We are going to make use of raster data we downloaded from Google Earth Engine. You need to have GEE account to be able to see the script in GEE and rerun the extraction task. The raster data is cloud-free median Sentinel-2 image for the year 2020 (filtered for the dates 2020-01-01 to 2021-01-01). The last date ensures that the images for 2020-12-31 are also obtained otherwise they will be ignored.

After exporting the image to drive, we download it to our predefined data folder inside our R project.

4 Loading libraries

We will make use of the following packages to achieve the classification task:

library(sdm)            # version 1.2.67
library(ggplot2)        # version 4.0.1
library(dplyr)          # version 1.1.4

5 Loading the data

Here, our only data is the dataset which we will transfer the model to, that is, the Sentinel-2 image for the year 2020:

  • temporal_stack: Raster dataset of the Sentinel-2 images and canopy height to predict tea plantations
temporal_stack <- rast("data/temporal2025.tif")

We need to apply our model on this new data.

6 Visualize the data

plot(temporal_stack$B7)

We did not clip the image to roi when exporting from GEE. Let us do that locally.

roi <- vect("data/roi.shp")
roi <- project(roi, crs(temporal_stack))
temporal_stack <- crop(temporal_stack, roi, mask = TRUE)
plot(temporal_stack$B7)

7 Load the model

The next step after bringing in the new data is to load the model which we will use to make prediction on it. This is the same model we trained earlier on the 2024 images.

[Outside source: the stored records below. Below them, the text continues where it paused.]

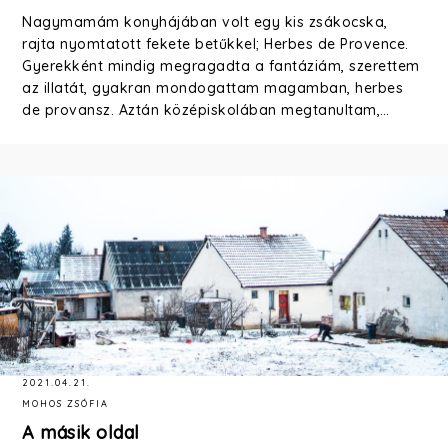
Nagymamám konyhájában volt egy kis zsákocska,
rajta nyomtatott fekete betűkkel; Herbes de Provence.
Gyerekként mindig megragadta a fantáziám, szerettem
az illatát, gyakran mondogattam magamban, herbes
de provansz. Aztán középiskolában megtanultam,…
2021.04.21.
MOHOS ZSÓFIA
A másik oldal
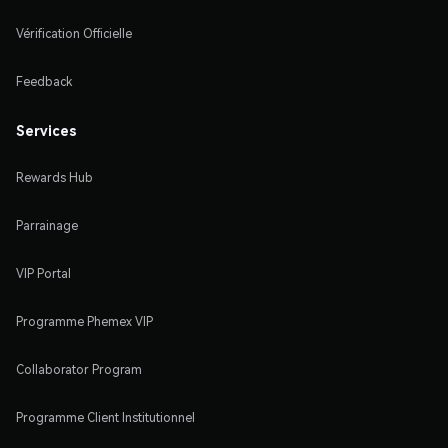
Vérification Officielle
Feedback
Services
Rewards Hub
Parrainage
VIP Portal
Programme Phemex VIP
Collaborator Program
Programme Client Institutionnel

We will use a function from sdm package to read the model in.

temporal_model <- read.sdm("models/model_ens.sdm")
temporal_model
class                                 : sdmModels 
======================================================== 
number of species                     :  1 
number of modelling methods           :  3 
names of modelling methods            :  rf, svm, brt 
replicate.methods (data partitioning) :  subsampling 
number of replicates (each method)    :  3 
total number of replicates per model  :  3 (per species) 
test percentage (in subsampling)      :  30 
------------------------------------------
model run success percentage (per species)  :
------------------------------------------
method          label            
---------------------- 
rf         :        100   %
svm        :        100   %
brt        :        100   %

###################################################################
model Mean performance (per species), using test dataset (generated using partitioning):
-------------------------------------------------------------------------------

 ## species   :  label 
=========================

methods    :     AUC     |     COR     |     TSS     |  Deviance 
-------------------------------------------------------------------------
rf         :     1       |     0.98    |     0.99    |     0.09     
svm        :     1       |     0.99    |     1       |     0.06     
brt        :     1       |     0.96    |     0.98    |     0.54     

8 AoA

Before we can use a model trained in one time (2024) to make prediction in a different time (2020), it is important to check how similar the two times are pixelwise. That is whether the pixel values in 2024 data where the model was trained are in the same range as the pixel values in the 2020 data for the same roi. To do this, we can use aoa function from sdm package. It stands for Area of Applicability.

temp_aoa <- aoa(x = temporal_stack, d = temporal_model)

Let us then visualize the area of applicability.

plot(temp_aoa)

The areas with values close to 1 are quite similar in terms of pixel values to those where the model was trained. Therefore, we are more confident in predictions made in such areas. On the other hand, areas that are closer to 0 have values that are different from those that the model was exposed to or trained on, hence our confidence is lower in predictions made in such areas. We expect most areas to be closer to 1 so that we are more confident in our transferred model.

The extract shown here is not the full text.